-- Task material --
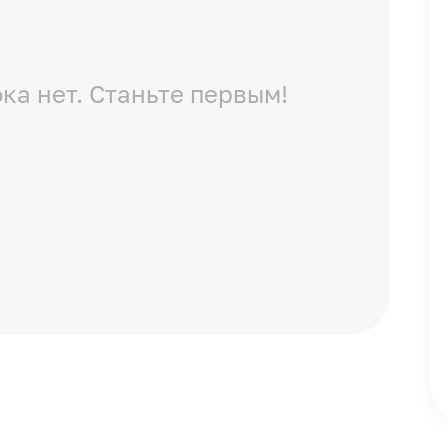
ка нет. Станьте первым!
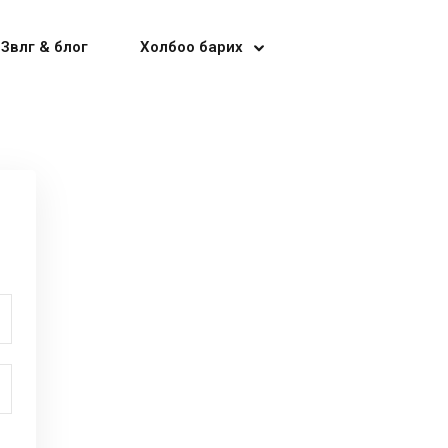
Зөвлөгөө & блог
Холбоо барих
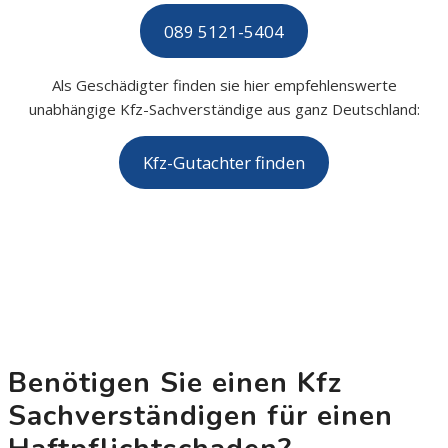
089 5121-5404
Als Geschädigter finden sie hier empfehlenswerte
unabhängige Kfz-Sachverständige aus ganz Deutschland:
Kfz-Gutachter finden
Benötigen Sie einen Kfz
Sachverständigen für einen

==

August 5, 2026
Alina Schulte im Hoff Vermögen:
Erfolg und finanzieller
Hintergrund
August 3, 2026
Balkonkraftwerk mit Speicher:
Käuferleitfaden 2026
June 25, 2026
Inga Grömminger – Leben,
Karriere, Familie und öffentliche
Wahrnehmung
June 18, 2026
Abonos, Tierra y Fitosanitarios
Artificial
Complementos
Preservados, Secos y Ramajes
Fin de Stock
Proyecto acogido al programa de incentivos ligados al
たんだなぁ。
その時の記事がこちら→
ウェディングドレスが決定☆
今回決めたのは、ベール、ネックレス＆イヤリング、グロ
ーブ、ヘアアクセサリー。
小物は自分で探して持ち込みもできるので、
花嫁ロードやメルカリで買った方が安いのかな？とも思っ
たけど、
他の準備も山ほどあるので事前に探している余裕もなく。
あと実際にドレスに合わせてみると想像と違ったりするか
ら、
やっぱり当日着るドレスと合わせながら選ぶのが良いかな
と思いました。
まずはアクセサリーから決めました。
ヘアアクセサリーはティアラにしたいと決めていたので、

==

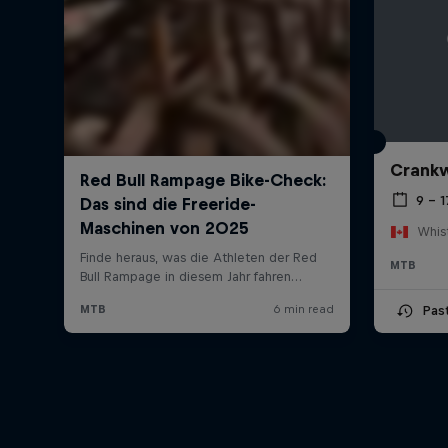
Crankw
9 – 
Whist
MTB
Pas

-- Directions --
Throughout the material above, find lines holding the word "einen", then copy them.

-- Exercise output --
Benötigen Sie einen Kfz
Sachverständigen für einen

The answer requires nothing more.